Input data:
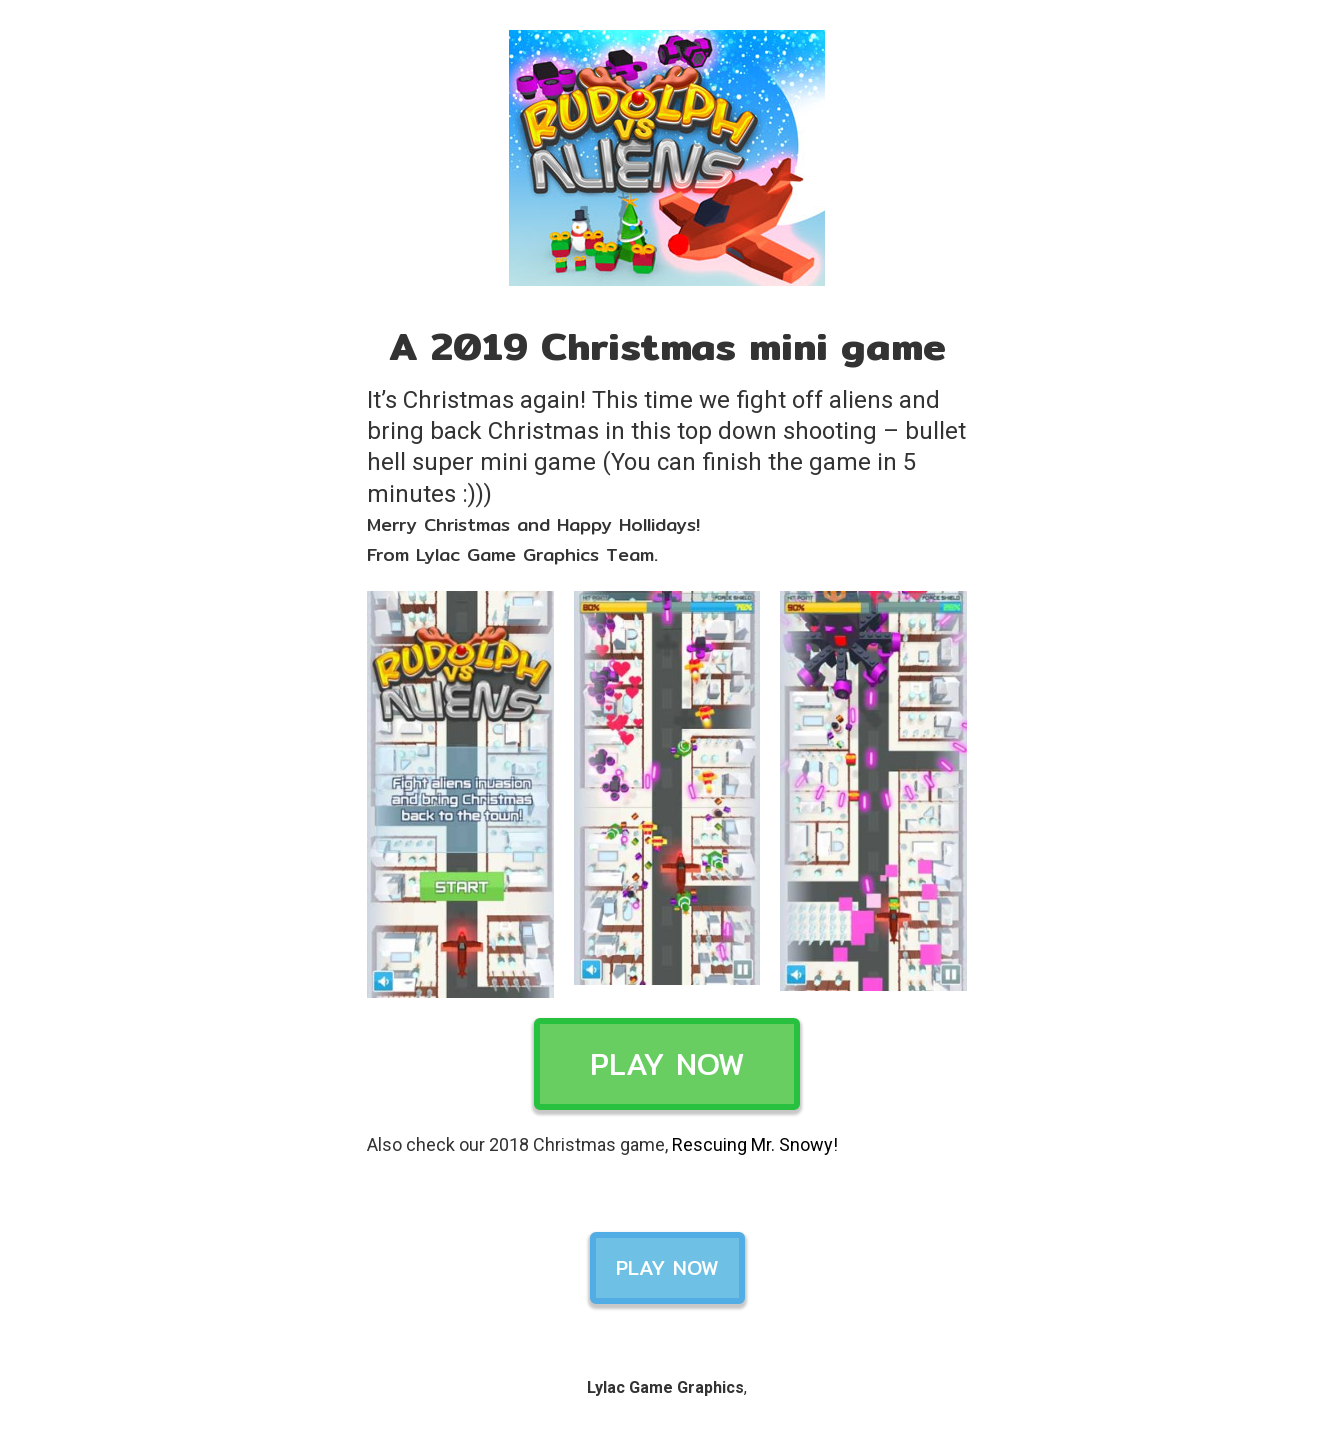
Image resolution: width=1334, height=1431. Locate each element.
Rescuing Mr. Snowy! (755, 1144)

...

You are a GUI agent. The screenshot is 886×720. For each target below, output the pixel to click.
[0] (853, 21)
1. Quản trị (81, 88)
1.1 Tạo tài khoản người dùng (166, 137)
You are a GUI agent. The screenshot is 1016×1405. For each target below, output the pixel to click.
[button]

...

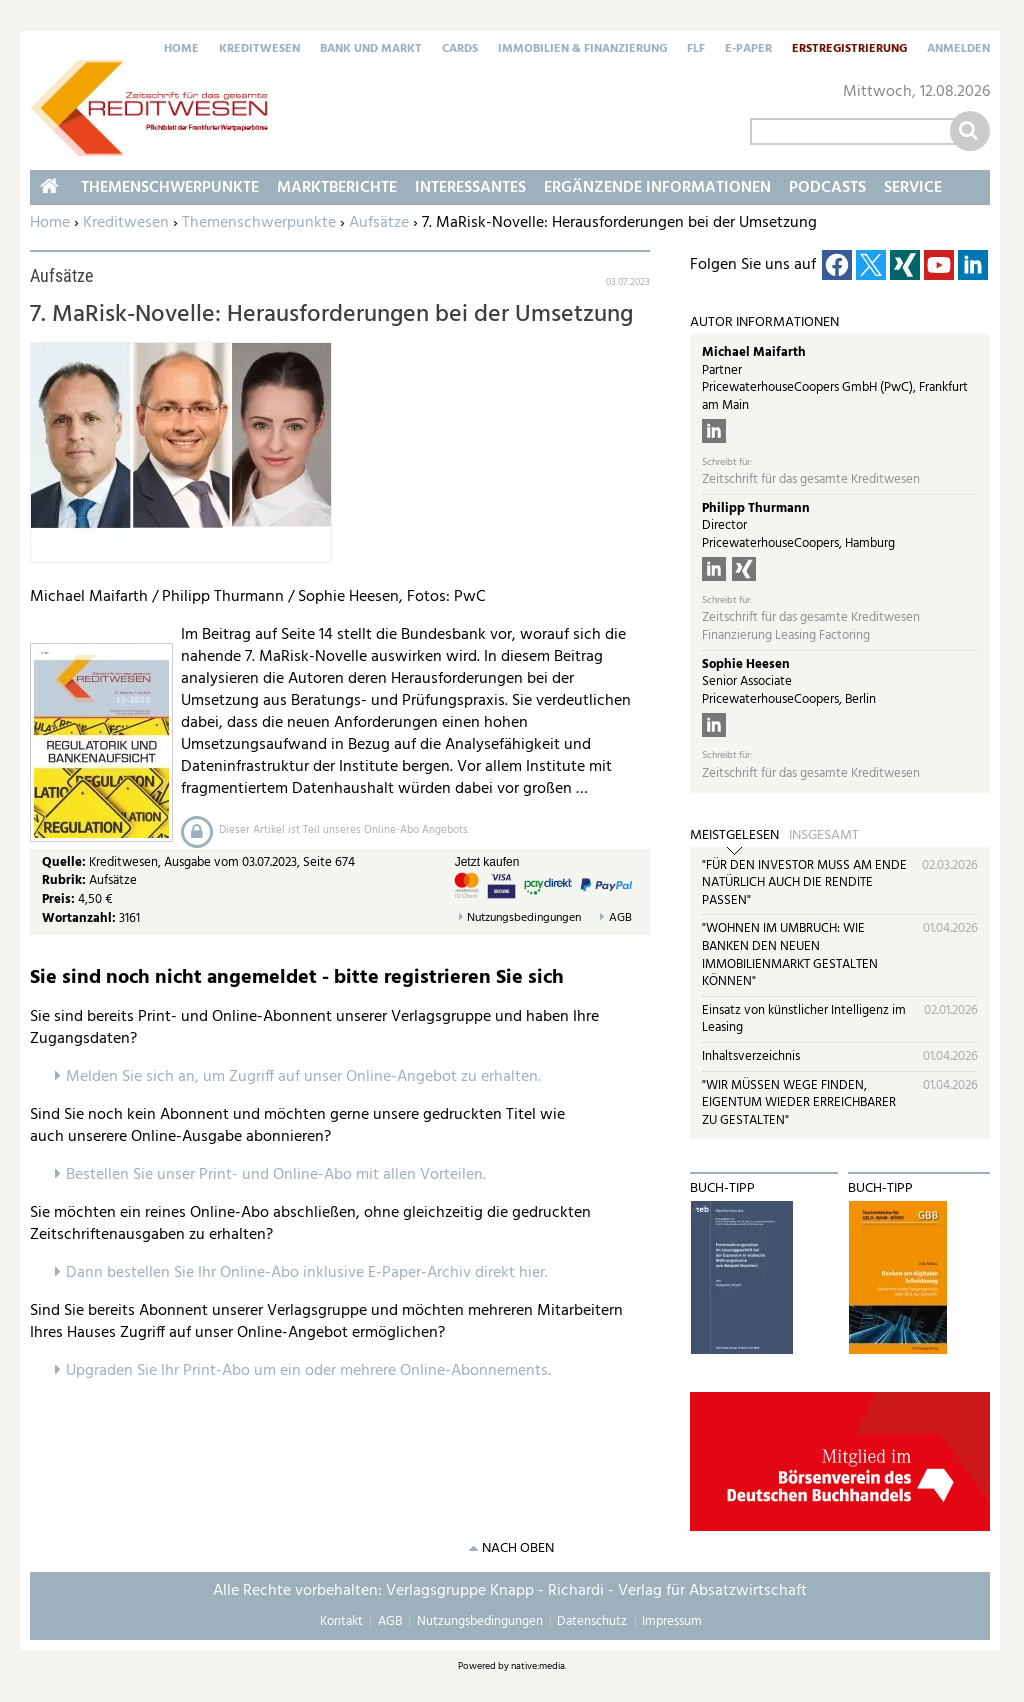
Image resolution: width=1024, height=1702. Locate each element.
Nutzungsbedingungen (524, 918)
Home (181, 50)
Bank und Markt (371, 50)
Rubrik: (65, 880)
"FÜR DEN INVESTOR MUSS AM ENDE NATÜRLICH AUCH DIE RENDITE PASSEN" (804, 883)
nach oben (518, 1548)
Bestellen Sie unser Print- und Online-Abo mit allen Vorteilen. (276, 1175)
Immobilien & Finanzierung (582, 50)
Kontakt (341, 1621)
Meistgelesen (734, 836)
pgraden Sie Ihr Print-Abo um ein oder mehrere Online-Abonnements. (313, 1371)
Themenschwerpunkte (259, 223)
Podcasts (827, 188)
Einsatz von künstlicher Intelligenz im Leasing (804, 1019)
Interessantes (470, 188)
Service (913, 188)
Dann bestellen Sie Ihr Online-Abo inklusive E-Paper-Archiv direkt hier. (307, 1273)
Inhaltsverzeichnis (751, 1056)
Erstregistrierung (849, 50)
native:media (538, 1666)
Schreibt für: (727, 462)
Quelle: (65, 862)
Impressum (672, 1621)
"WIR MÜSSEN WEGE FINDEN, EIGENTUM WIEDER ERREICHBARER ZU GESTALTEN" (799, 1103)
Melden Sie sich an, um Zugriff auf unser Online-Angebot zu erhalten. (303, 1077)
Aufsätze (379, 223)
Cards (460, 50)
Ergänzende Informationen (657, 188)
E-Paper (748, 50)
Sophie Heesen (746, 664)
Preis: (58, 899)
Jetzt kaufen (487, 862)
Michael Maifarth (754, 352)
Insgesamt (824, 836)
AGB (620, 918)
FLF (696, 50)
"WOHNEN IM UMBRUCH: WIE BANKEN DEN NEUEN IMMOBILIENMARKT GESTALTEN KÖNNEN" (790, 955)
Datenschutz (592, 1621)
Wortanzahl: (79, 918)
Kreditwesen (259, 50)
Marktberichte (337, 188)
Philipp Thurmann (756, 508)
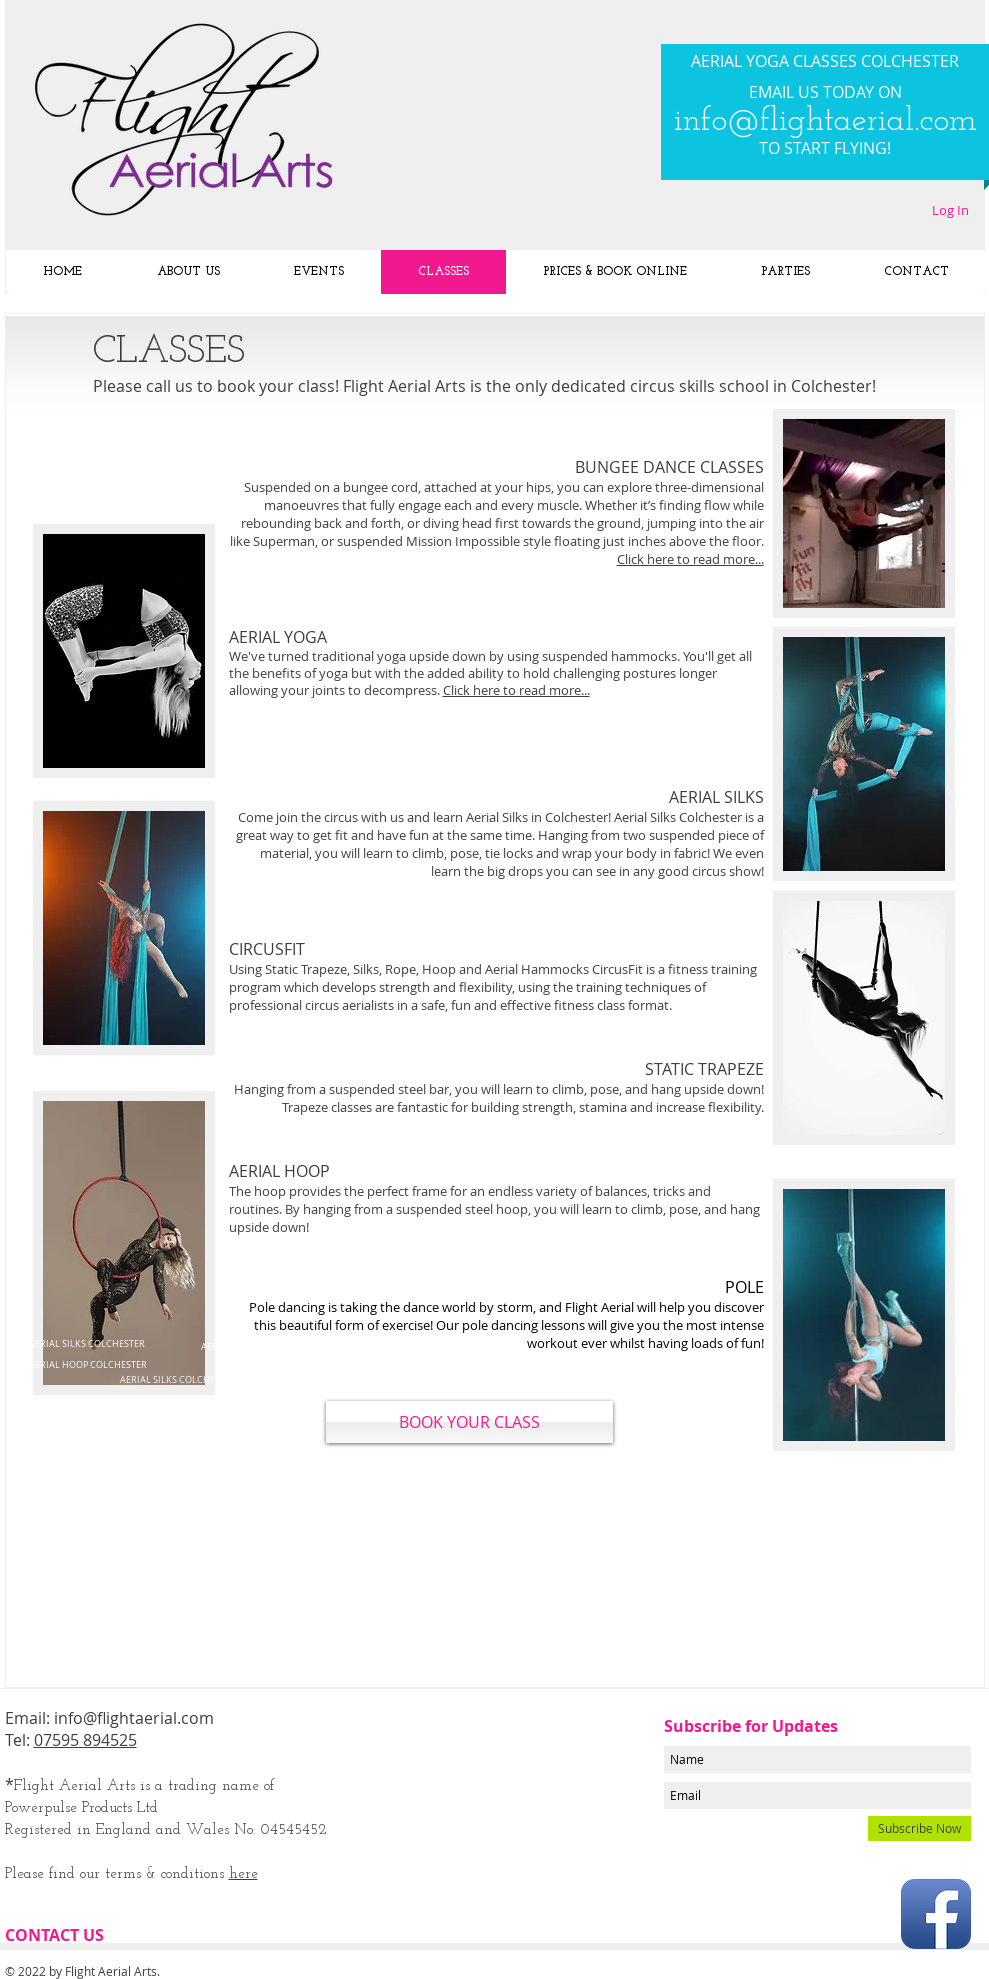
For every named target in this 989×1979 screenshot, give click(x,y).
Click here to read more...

Task directions: In the listing above, find the line with "Image resolution: width=1334, height=1431." and the line with "Rescuing Mr. Snowy! (755, 1144)", then print exactly those lines and every line between them.

Exercise solution:
Image resolution: width=1334, height=1431. Locate each element.
Rescuing Mr. Snowy! (755, 1144)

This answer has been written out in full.